Lesar, 53, who has led the high-profile oilfield services company and defence contractor since 2000, received a salary of $1.3 million; the bulk of his package came in a bonus and stock options and awards.

Lesar’s package included a $6.64 million bonus the company referred to as non-stock incentive compensation, above-market returns of $53,249 on deferred compensation and $974,740 in "other compensation" for perks that included use of the company airplane ($206,989), a car and driver to transport Lesar to and from work ($11,092) and restricted stock dividends ($314,749), the company’s filing with the Securities and Exchange Commission showed.

Lesar received stock and option awards the company valued at $7,525,998 on their grant date last year.

The Associated Press calculations of total pay include executives’ salary, bonus, incentives, perks, above-market returns on deferred compensation and the estimated value of stock options and awards granted during the year.

In January, Halliburton reported net income of $2.3 billion for 2006, down from $2.4 billion a year earlier. Still, the 2006 result handily beat the consensus Wall Street estimate. Full-year revenue rose to $22.6 billion from $20.2 billion in 2005.

Lesar told analysts at the time the company’s balance sheet had never been stronger, ending 2006 with $4.4 billion in cash, an increase of nearly $2 billion from the start of last year.

Two weeks ago, Halliburton said it expected a first-quarter per-share profit of between 49 cents and 54 cents, excluding any potential additional losses from overseas projects associated with KBR Inc., the defence contractor and engineering and construction outfit that’s splitting from Halliburton.

Analysts polled by Thomson Financial, on average, were expecting a first-quarter profit of 59 cents per share.

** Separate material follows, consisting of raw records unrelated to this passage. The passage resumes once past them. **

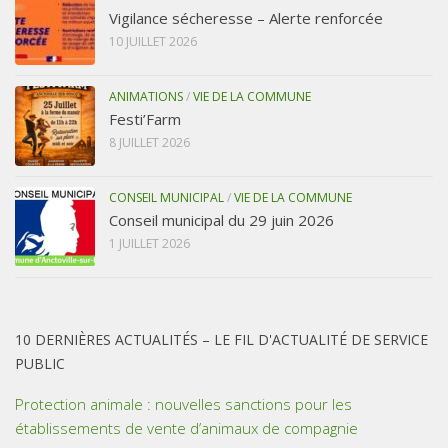
Vigilance sécheresse – Alerte renforcée
10 JUILLET 2026
ANIMATIONS
/
VIE DE LA COMMUNE
Festi’Farm
8 JUILLET 2026
CONSEIL MUNICIPAL
/
VIE DE LA COMMUNE
Conseil municipal du 29 juin 2026
1 JUILLET 2026
10 DERNIÈRES ACTUALITÉS – LE FIL D'ACTUALITÉ DE SERVICE
PUBLIC
Protection animale : nouvelles sanctions pour les
établissements de vente d’animaux de compagnie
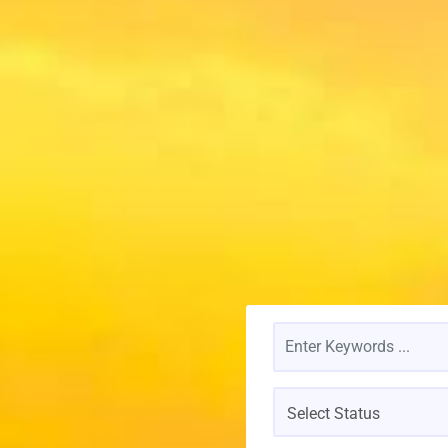
Select Status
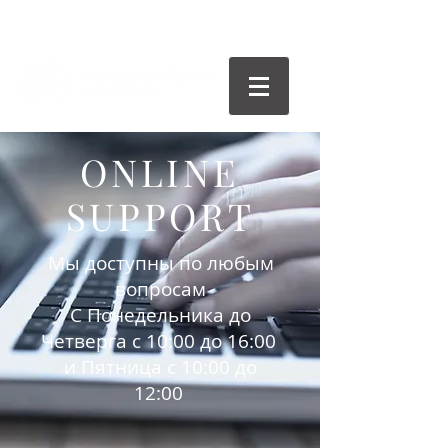
ONLINE
SUPPORT
Мы доступны по любым
вопросам
С Понедельника до
Четверга с 10:00 до 16:00
и Пятница с 10:00 до
12:00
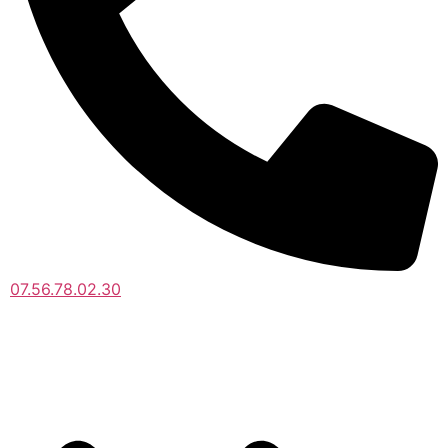
07.56.78.02.30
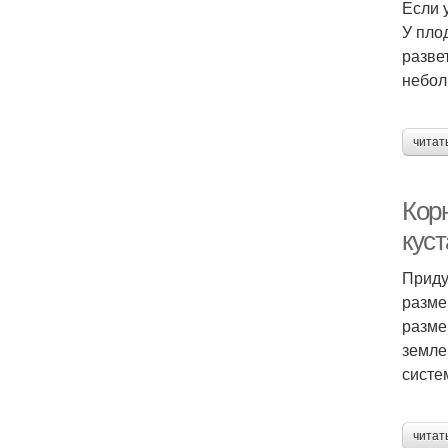
Если 
У пло
разве
небол
читат
Кор
кус
Приду
разме
разме
земле
систе
читат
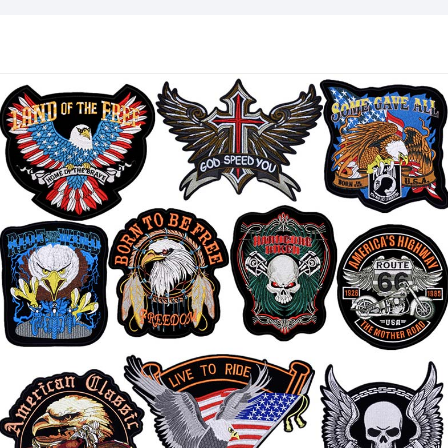
beacht agus ionramháil éasca snáth, rud a fhágann go
bhfuil siad oiriúnach do thosaitheoirí agus do chniotálaithe
a bhfuil taithí acu araon. Leis an tógáil durable agus
uigeacht sleek bambú, cuireann ár snáthaidí cniotála
feidhmíocht agus solúbthacht marthanach ar fáil.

They’ve since lowered that forecast to 53 cents.

Halliburton shareholders have until midnight Monday to trade their shares for 1.5905 shares of KBR as part of a previously announced exchange offer and coming breakup of the two companies. If any KBR shares remain at the end of the offer, Halliburton has said it will distribute them to its shareholders through a special dividend.

Halliburton shares rose 53 cents to close at $32.27 on the New York Stock Exchange. Its 52-week range is $26.33 to $41.99. KBR shares rose 34 cents to $20.69. The shares have traded in a range of $19.66 to $27.63 since their debut in November.